I don't know if anyone considers my sites any good or not but I do use flash. I am not a programmer at any means, but an Electronics Technician. I am using a pretty cheap program call Koolmoves. You can get it at www.koolmoves.com. . It runs for about 50 bucks and does some pretty cool stuff for being cheap. I suggested the software to Dr. Morbius and now he uses it too. You can check his site out here http://www.robbybuilder.com/ I think the doctor is making Krough a site with it too, so be on the look out for Krough's new flash site coming out soon. The good thing about this software is that you don't really need to know programming to use it. It does have features that need to be programmed but not really. But it does have that ability. Two of my sites I have been using it to load variables into flash. Now that takes a little programming which I have been learning on my own. But like I said, I am not a programmer, but it isn't too hard to learn. You can see my programmed flash at work at www.gravemaker.info/. My other flash sites are www.deathtouchhorrors.com and www.thechristmaskennel.com. The other map project that I have is on the Christmas site.


----------



## TearyThunder (Jul 1, 2006)

Back in the day I was creating my sites with HTML and Java but now don't have the time. I simply use Freewebs and their WYSIWYG editor. It makes my life so much easier. I have learned a little about CSS and it isn't too bad. I know XHTML is basically HTML but with a slight difference.

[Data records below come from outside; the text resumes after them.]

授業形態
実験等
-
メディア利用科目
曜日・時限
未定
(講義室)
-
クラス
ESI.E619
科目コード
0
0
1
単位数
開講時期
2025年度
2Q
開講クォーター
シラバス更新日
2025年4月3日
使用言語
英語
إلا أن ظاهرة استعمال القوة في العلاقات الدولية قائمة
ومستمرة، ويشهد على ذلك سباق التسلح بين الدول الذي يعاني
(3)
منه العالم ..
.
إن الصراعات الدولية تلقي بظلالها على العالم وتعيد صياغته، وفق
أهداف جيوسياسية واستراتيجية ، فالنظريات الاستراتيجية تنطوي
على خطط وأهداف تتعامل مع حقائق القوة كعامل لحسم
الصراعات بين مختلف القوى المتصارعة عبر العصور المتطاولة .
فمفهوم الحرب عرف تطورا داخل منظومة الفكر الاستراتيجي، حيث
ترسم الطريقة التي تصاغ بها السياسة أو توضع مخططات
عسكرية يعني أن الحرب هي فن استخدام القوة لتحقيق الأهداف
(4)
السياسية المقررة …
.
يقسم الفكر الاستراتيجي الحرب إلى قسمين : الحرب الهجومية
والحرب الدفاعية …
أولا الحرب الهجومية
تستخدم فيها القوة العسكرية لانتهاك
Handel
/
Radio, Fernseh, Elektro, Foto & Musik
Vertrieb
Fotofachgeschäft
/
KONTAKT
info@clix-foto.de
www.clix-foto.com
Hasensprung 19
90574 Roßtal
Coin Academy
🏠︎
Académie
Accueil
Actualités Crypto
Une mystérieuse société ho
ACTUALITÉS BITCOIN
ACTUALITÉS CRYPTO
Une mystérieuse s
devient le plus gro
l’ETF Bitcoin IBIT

As for Graphics.......That's my thing......especially animations. I have only been doing them for about a year but think I'm coming along pretty well. I use Xara3-d, PaintShopPro7, and Bannershop. 

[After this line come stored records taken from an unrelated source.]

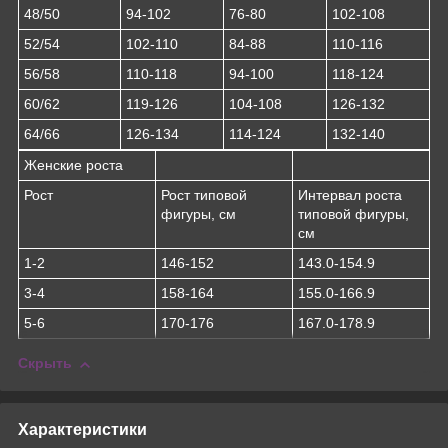
48/50
94-102
76-80
102-108
52/54
102-110
84-88
110-116
56/58
110-118
94-100
118-124
60/62
119-126
104-108
126-132
64/66
126-134
114-124
132-140
Женские роста
Рост
Рост типовой
Интервал роста
фигуры, см
типовой фигуры,
см
1-2
146-152
143.0-154.9
3-4
158-164
155.0-166.9
5-6
170-176
167.0-178.9
Скрыть
Характеристики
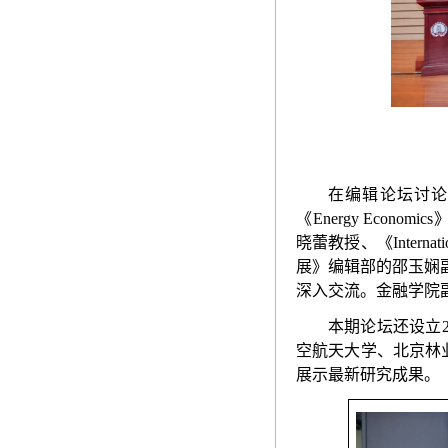
在
编辑论坛讨
《
Energy Economics
晓蕾教授、《
Internat
展》编辑部的邵玉娴
深入交流。金融学院
本期论坛还设立
空航天大学、北京林
展示最新研究成果。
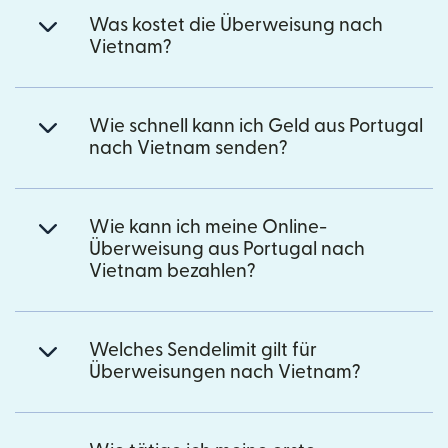
Was kostet die Überweisung nach
Vietnam?
Wie schnell kann ich Geld aus Portugal
nach Vietnam senden?
Wie kann ich meine Online-
Überweisung aus Portugal nach
Vietnam bezahlen?
Welches Sendelimit gilt für
Überweisungen nach Vietnam?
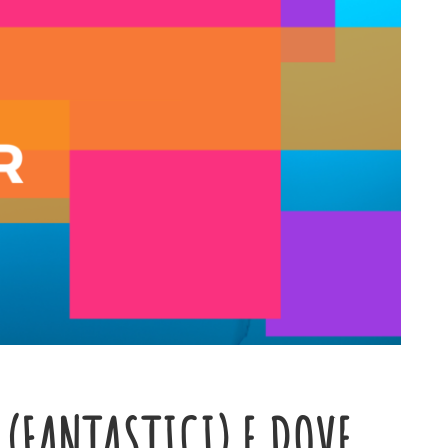
 (FANTASTICI) E DOVE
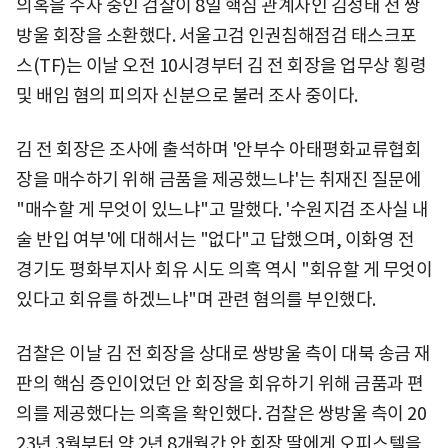
의혹을 수사 중인 검찰이 8일 핵심 관계자인 김성태 전 쌍
방울 회장을 소환했다. 서울고검 인권침해점검 태스크포
스(TF)는 이날 오전 10시경부터 김 전 회장을 업무상 횡령
및 배임 혐의 피의자 신분으로 불러 조사 중이다.
김 전 회장은 조사에 출석하며 '안부수 아태평화교류협회
장을 매수하기 위해 금품을 제공했느냐'는 취재진 질문에
"매수할 게 무엇이 있느냐"고 말했다. '수원지검 조사실 내
술 반입 여부'에 대해서는 "없다"고 답했으며, 이화영 전
경기도 평화부지사 회유 시도 의혹 역시 "회유할 게 무엇이
있다고 회유를 하겠느냐"며 관련 혐의를 부인했다.
검찰은 이날 김 전 회장을 상대로 쌍방울 측이 대북 송금 재
판의 핵심 증인이었던 안 회장을 회유하기 위해 금품과 편
의를 제공했다는 의혹을 확인했다. 검찰은 쌍방울 측이 20
23년 3월부터 약 2년 8개월간 안 회장 딸에게 오피스텔을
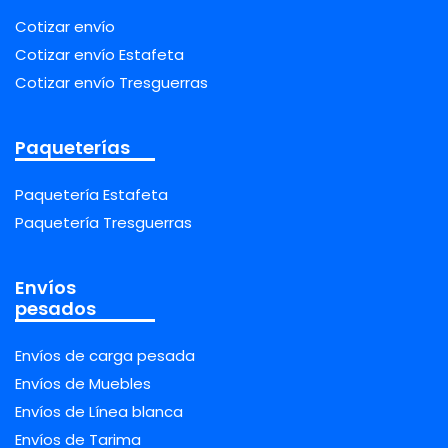
Cotizar envío
Cotizar envío Estafeta
Cotizar envío Tresguerras
Paqueterías
Paquetería Estafeta
Paquetería Tresguerras
Envíos
pesados
Envíos de carga pesada
Envíos de Muebles
Envíos de Línea blanca
Envíos de Tarima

A quick note about Flash. For those on dial up and with older/slower pc's it is a pain. I prefer for stay away from using it on my sites since I would much rather have someone see my site than leave because the Flash is too much for their pc's to handle. Too much of anything is bad for dial up and slow pc users. (I should know since I was dealing with it till this past December.)


----------



## Gloomy_Gus (Jul 11, 2006)

I tought myself HTML and I've used Front Page, but I guess my problem is that I have no artistic ability whatsoever and the graphics that are included in those packages just doesn't do the trick for me. Take your signature for example. It's fairly simple, but that font surely isn't included in my MS suite.

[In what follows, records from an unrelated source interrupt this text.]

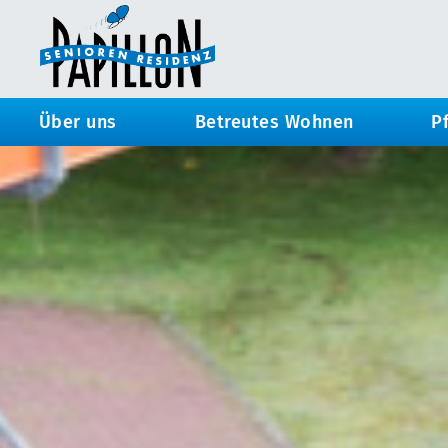
Über uns
Betreutes Wohnen
P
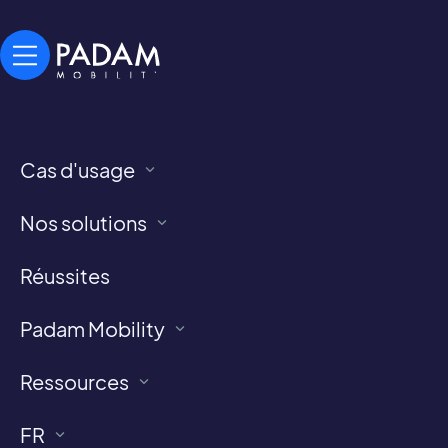
Cas d'usage
Actualités du Transport à la Demande
Notre blog
Nos solutions
Réussites
Home
>
blog
Padam Mobility
Ressources
FR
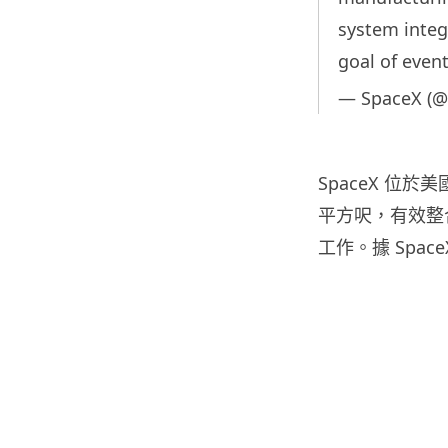
system integr
goal of even
— SpaceX (
SpaceX 位於美
平方呎，有效整
工作。據 Space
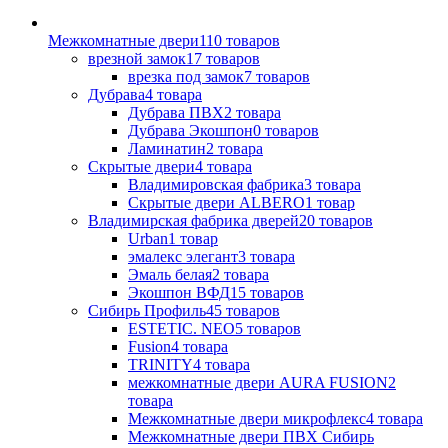
Межкомнатные двери
110
товаров
врезной замок
17
товаров
врезка под замок
7
товаров
Дубрава
4
товара
Дубрава ПВХ
2
товара
Дубрава Экошпон
0
товаров
Ламинатин
2
товара
Скрытые двери
4
товара
Владимировская фабрика
3
товара
Скрытые двери ALBERO
1
товар
Владимирская фабрика дверей
20
товаров
Urban
1
товар
эмалекс элегант
3
товара
Эмаль белая
2
товара
Экошпон ВФД
15
товаров
Сибирь Профиль
45
товаров
ESTETIC. NEO
5
товаров
Fusion
4
товара
TRINITY
4
товара
межкомнатные двери AURA FUSION
2
товара
Межкомнатные двери микрофлекс
4
товара
Межкомнатные двери ПВХ Сибирь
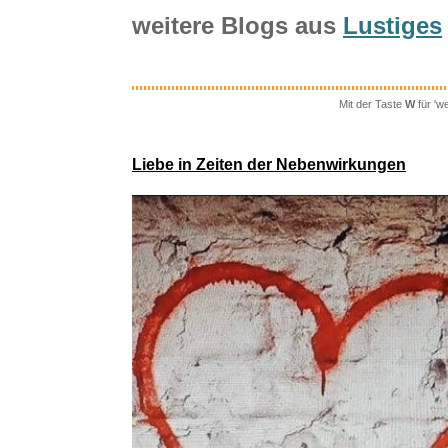
SKROSS Wo
weitere Blogs aus
Lustiges
Speed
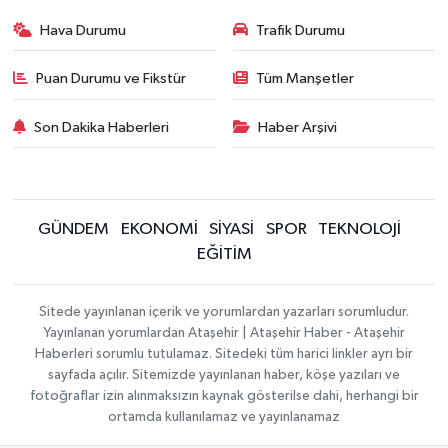
Hava Durumu
Trafik Durumu
Puan Durumu ve Fikstür
Tüm Manşetler
Son Dakika Haberleri
Haber Arşivi
GÜNDEM
EKONOMİ
SİYASİ
SPOR
TEKNOLOJİ
EĞİTİM
Sitede yayınlanan içerik ve yorumlardan yazarları sorumludur.
Yayınlanan yorumlardan Ataşehir | Ataşehir Haber - Ataşehir
Haberleri sorumlu tutulamaz. Sitedeki tüm harici linkler ayrı bir
sayfada açılır. Sitemizde yayınlanan haber, köşe yazıları ve
fotoğraflar izin alınmaksızın kaynak gösterilse dahi, herhangi bir
ortamda kullanılamaz ve yayınlanamaz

The guy who created and maintains our company website is a friend of mine. Maybe I can get him to do a page for me. He's just out of college so I can pay him with Twinkies and Beer.


----------



## TearyThunder (Jul 1, 2006)

GloomyGus you want Fonts? I have several thousand! lol


----------



## Gloomy_Gus (Jul 11, 2006)

Thanks Teary. But that has to go to the bottom of the list for now. I am going to have a hard enough time remembering to document my prop building for my how-to section. I get so wrapped up in the project, I forget to stop and take photos and notes. After checking out many of the how-to pages, I see that some have lots of pics but little text and others have pages of text with only a few pics. I'd like to find a balance between the two. I have lofty goals and if I can get 50% of them accomplished, I think it will be pretty good.


----------



## NecroBones (Feb 10, 2006)

heresjohnny said:


> Gloomy_gus, I don't know if my page is all that great, but I use FrontPage, and I find it easy to use and plenty powerful. I don't have flash intros and all of that. FrontPage is basically a WYSIWYG (What you see is what you get) editor, much like word, and though I'm not a huge proponent of Microsoft I like this product.


I hear FP is good for the user... but speaking as a server admin, it sucks on the server side! 

One note-- it requires you to have your website hosted on a site that supports frontpage... if not, you'll need to use something else. Any editor that allows general FTP updating will work with most web hosts.


----------



## TearyThunder (Jul 1, 2006)

Oh completely understand Gloomy Gus. If you ever decide you need/want them just let me know. I will zip them up and send them to you.


----------



## DeathTouch (Sep 6, 2005)

Hey, terry. You said you are really good at graphics, could you help me. I need like a background or something to go with my sites. I am having trouble coming up with my own pictures etc.


----------



## TearyThunder (Jul 1, 2006)

DT you have a PM so we don't hi-jack the thread.


----------



## WNYHaunts (Jul 3, 2006)

I would not ever use FrontPage, ever. Nothing against those who so use frontpage for site development, its just not all around the better software. I use Dream Weaver. I understand this is not a tech/web forum so I won’t go into my reasoning. 

It’s a rare occurrence when I do use flash on my websites. There is an accessibility factor. It comes down to who your target audience is. 

It is always best to separate content from presentation. That’s why most web sites today are moving toward XHTML CSS based layouts. CSS gives you full control over your design. 

I have a web site I will publish soon called HalloweenWebDesign.com, I have had it for a long time now but I am just now getting around to the development of the site.


----------